A “entomofagia” consiste na prática de comer insetos ou produtos derivados. O consumo de insetos está presente na alimentação em diferentes países da Ásia, Austrália e da América latina. No entanto, há regiões do mundo em que o sentimento direcionado à essa prática alimentar corresponde à nojo e aversão.


Sabe-se que o cinema é uma forma de expressão cultural e representação. Através de um filme é possível representar algo, como uma realidade social percebida e interpretada. Assim, para ilustrar o tema da semana: a nova versão do clássico de 1984, “Karatê Kid” (2010), representa como as dimensões de ordem social, afetiva, comportamental, cultural e ambiental são capazes de influenciar nas escolhas alimentares de uma sociedade. O filme conta a história de Dre (Jaden Smith), um jovem americano que se muda para a China com a mãe, onde passa por diferentes experiências culturais das quais não estava familiarizado. Em uma das cenas do filme, seu par romântico o convida para um passeio pelas ruas de Pequim, capital da China. Durante o tour, Dre se depara com insetos em espetinhos e larvas vivas sendo comercializados para consumo (Figura 1), o que gera nojo ao jovem. Enquanto Meiying, sua companheira, acha graça e age com naturalidade.

Figura 1. Imagem do filme Karatê Kid, 2010.


Mas e você nessa situação, sentiria repulsa ou agiria com naturalidade?
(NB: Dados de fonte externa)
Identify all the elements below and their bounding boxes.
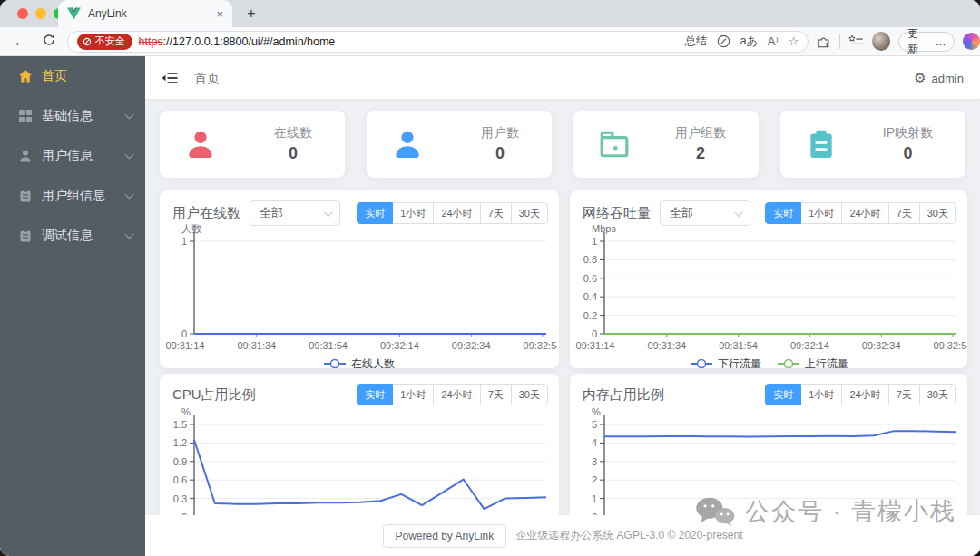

Aspectos culturais e sociais: 


A falta de conhecimento geral sobre a entomofagia é um dos principais fatores para o baixo consumo de insetos. Um reflexo disso está presente em uma pesquisa realizada no Brasil em 2016, pela Professora da Universidade Federal do Mato Grosso do sul, Thelma Cheung, durante a qual, cento e trinta pessoas, com média de idade de trinta anos e residentes em Campo Grande, MS, foram entrevistadas sobre a prática da entomofagia. O estudo concluiu que o viés cultural e o não reconhecimento de insetos como fonte de alimento, poderão ser um obstáculo a ser ultrapassado pelos agentes do poder público e privado em relação à intenção da produção e da comercialização de insetos como fontes de alimentos para humanos. A palavra “nojo” apareceu de forma marcante na pesquisa e muitos respondentes declararam que o inseto não está disseminado no Brasil como alimento e que os benefícios dessa ingestão precisam ser comprovados (Cheung TL & Moraes M.S. I).


Além disso, o estudo acrescenta que até mesmo em sociedades em que se consome insetos, o volume vem diminuindo devido à “ocidentalização” da alimentação, à mudança na dieta pela importação de alimentos baratos e de alimentos mais refinados ou processados. 
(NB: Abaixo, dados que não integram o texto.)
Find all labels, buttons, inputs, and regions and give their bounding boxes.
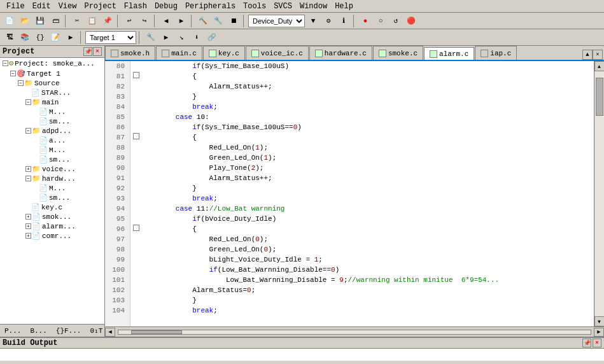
misc-btn[interactable]: 🔴 bbox=[404, 14, 418, 28]
panel-tab-project[interactable]: P... bbox=[0, 326, 25, 336]
expand-icon[interactable]: − bbox=[25, 99, 31, 105]
func-btn[interactable]: {} bbox=[33, 31, 47, 45]
expand-icon[interactable]: − bbox=[3, 60, 8, 66]
connect-btn[interactable]: 🔗 bbox=[205, 31, 219, 45]
tree-item[interactable]: 📄 M... bbox=[0, 107, 104, 116]
expand-icon[interactable]: + bbox=[25, 223, 31, 229]
download-btn[interactable]: ⬇ bbox=[190, 31, 204, 45]
tree-item[interactable]: − ⚙ Project: smoke_a... bbox=[0, 58, 104, 69]
build-pin-btn[interactable]: 📌 bbox=[582, 339, 591, 347]
undo-btn[interactable]: ↩ bbox=[122, 14, 136, 28]
menu-file[interactable]: File bbox=[3, 1, 29, 11]
tree-item[interactable]: − 📁 hardw... bbox=[0, 174, 104, 183]
build2-btn[interactable]: 🔧 bbox=[144, 31, 158, 45]
hscroll-right-btn[interactable]: ▶ bbox=[594, 328, 604, 337]
hscroll-left-btn[interactable]: ◀ bbox=[105, 328, 115, 337]
book-btn[interactable]: 📚 bbox=[18, 31, 32, 45]
menu-window[interactable]: Window bbox=[296, 1, 331, 11]
tab-smoke-c[interactable]: smoke.c bbox=[373, 46, 423, 60]
horizontal-scrollbar[interactable]: ◀ ▶ bbox=[105, 326, 604, 337]
tree-item[interactable]: − 📁 adpd... bbox=[0, 126, 104, 136]
device-duty-select[interactable]: Device_Duty bbox=[248, 15, 305, 27]
panel-tab-funcs[interactable]: {}F... bbox=[52, 326, 86, 336]
menu-help[interactable]: Help bbox=[331, 1, 357, 11]
tree-item[interactable]: + 📄 alarm... bbox=[0, 221, 104, 231]
hscroll-thumb[interactable] bbox=[131, 330, 182, 334]
expand-icon[interactable]: + bbox=[25, 233, 31, 239]
run-btn[interactable]: ● bbox=[358, 14, 372, 28]
menu-debug[interactable]: Debug bbox=[151, 1, 181, 11]
options1-btn[interactable]: ▼ bbox=[306, 14, 320, 28]
scroll-down-btn[interactable]: ▼ bbox=[594, 316, 605, 326]
target-options-btn[interactable]: ⚙ bbox=[321, 14, 335, 28]
tree-item[interactable]: 📄 M... bbox=[0, 183, 104, 193]
tab-scroll-left[interactable]: ▲ bbox=[582, 50, 593, 60]
hscroll-track[interactable] bbox=[118, 330, 591, 335]
menu-svcs[interactable]: SVCS bbox=[270, 1, 296, 11]
tree-item[interactable]: 📄 key.c bbox=[0, 202, 104, 212]
expand-btn[interactable]: ▶ bbox=[64, 31, 78, 45]
run2-btn[interactable]: ▶ bbox=[159, 31, 173, 45]
build-close-btn[interactable]: × bbox=[593, 339, 601, 347]
menu-tools[interactable]: Tools bbox=[239, 1, 270, 11]
tree-item[interactable]: 📄 sm... bbox=[0, 193, 104, 202]
paste-btn[interactable]: 📌 bbox=[101, 14, 115, 28]
back-btn[interactable]: ◀ bbox=[159, 14, 173, 28]
panel-tab-books[interactable]: B... bbox=[25, 326, 51, 336]
code-editor[interactable]: if(Sys_Time_Base_100uS) { Alarm_Status++… bbox=[130, 61, 594, 326]
expand-icon[interactable]: − bbox=[25, 128, 31, 134]
tree-item[interactable]: + 📁 voice... bbox=[0, 164, 104, 174]
tree-item[interactable]: − 🎯 Target 1 bbox=[0, 69, 104, 78]
menu-edit[interactable]: Edit bbox=[29, 1, 55, 11]
cut-btn[interactable]: ✂ bbox=[70, 14, 84, 28]
menu-peripherals[interactable]: Peripherals bbox=[181, 1, 239, 11]
copy-btn[interactable]: 📋 bbox=[85, 14, 99, 28]
vertical-scrollbar[interactable]: ▲ ▼ bbox=[594, 61, 604, 326]
tree-item[interactable]: 📄 a... bbox=[0, 136, 104, 145]
stop-btn[interactable]: ⏹ bbox=[227, 14, 241, 28]
redo-btn[interactable]: ↪ bbox=[137, 14, 151, 28]
tree-item[interactable]: + 📄 smok... bbox=[0, 212, 104, 221]
tree-item[interactable]: 📄 STAR... bbox=[0, 88, 104, 97]
step-btn[interactable]: ↘ bbox=[174, 31, 188, 45]
tab-voice-ic-c[interactable]: voice_ic.c bbox=[246, 46, 309, 60]
save-all-btn[interactable]: 🗃 bbox=[48, 14, 62, 28]
project-tree[interactable]: − ⚙ Project: smoke_a... − 🎯 Target 1 − 📁… bbox=[0, 58, 104, 324]
pin-btn[interactable]: 📌 bbox=[83, 47, 92, 56]
build-btn[interactable]: 🔨 bbox=[196, 14, 210, 28]
open-btn[interactable]: 📂 bbox=[18, 14, 32, 28]
template-btn[interactable]: 📝 bbox=[48, 31, 62, 45]
reset-btn[interactable]: ↺ bbox=[389, 14, 403, 28]
expand-icon[interactable]: + bbox=[25, 214, 31, 220]
target-select[interactable]: Target 1 bbox=[85, 31, 136, 44]
menu-project[interactable]: Project bbox=[80, 1, 120, 11]
project-icon-btn[interactable]: 🏗 bbox=[3, 31, 17, 45]
menu-view[interactable]: View bbox=[55, 1, 81, 11]
tree-item[interactable]: 📄 M... bbox=[0, 145, 104, 155]
expand-icon[interactable]: − bbox=[18, 80, 24, 86]
tree-item[interactable]: − 📁 main bbox=[0, 97, 104, 107]
menu-flash[interactable]: Flash bbox=[120, 1, 151, 11]
close-panel-btn[interactable]: × bbox=[93, 47, 102, 56]
expand-icon[interactable]: + bbox=[25, 166, 31, 172]
tab-key-c[interactable]: key.c bbox=[203, 46, 245, 60]
expand-icon[interactable]: − bbox=[10, 71, 16, 76]
tab-close-btn[interactable]: × bbox=[593, 50, 603, 60]
rebuild-btn[interactable]: 🔧 bbox=[211, 14, 225, 28]
tree-item[interactable]: 📄 sm... bbox=[0, 116, 104, 126]
tree-item[interactable]: + 📄 comr... bbox=[0, 231, 104, 241]
save-btn[interactable]: 💾 bbox=[33, 14, 47, 28]
tab-alarm-c[interactable]: alarm.c bbox=[424, 47, 474, 61]
info-btn[interactable]: ℹ bbox=[337, 14, 351, 28]
tab-iap-c[interactable]: iap.c bbox=[475, 46, 517, 60]
forward-btn[interactable]: ▶ bbox=[174, 14, 188, 28]
tree-item[interactable]: 📄 sm... bbox=[0, 155, 104, 164]
panel-tab-templates[interactable]: 0₁T... bbox=[85, 325, 105, 336]
scroll-up-btn[interactable]: ▲ bbox=[594, 61, 605, 71]
tab-hardware-c[interactable]: hardware.c bbox=[309, 46, 372, 60]
tab-main-c[interactable]: main.c bbox=[156, 46, 202, 60]
new-btn[interactable]: 📄 bbox=[3, 14, 17, 28]
stop2-btn[interactable]: ○ bbox=[374, 14, 388, 28]
tree-item[interactable]: − 📁 Source bbox=[0, 78, 104, 88]
tab-smoke-h[interactable]: smoke.h bbox=[105, 46, 155, 60]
Mas será que é seguro comer insetos?


O receio principal dos consumidores em relação à entomofagia é referente à segurança microbiológica e química dessa fonte alimentar alternativa. Atualmente, estudos dizem que o risco para a saúde humana e animal depende da espécie do inseto, da ração que consomem, do ambiente em que habitam e dos métodos de produção e processamento adotados.


Em países da África, por exemplo, os insetos comestíveis são geralmente colhidos na natureza, o que dificulta o controle dos níveis de toxinas presentes na ração (plantas silvestres). Em contrapartida, na maioria dos países europeus e asiáticos, os insetos são criados em ambientes controlados, nos quais técnicas sanitárias são empregadas, reduzindo, assim, o risco de contaminação microbiológica. Portanto, a diferença no habitat do qual os insetos comestíveis são colhidos pode contribuir para diferenças em sua segurança.   


A China é o país cuja entomofagia está mais popularizada e culturalmente inserida, caracterizando-o como um dos principais consumidores de insetos comestíveis do mundo.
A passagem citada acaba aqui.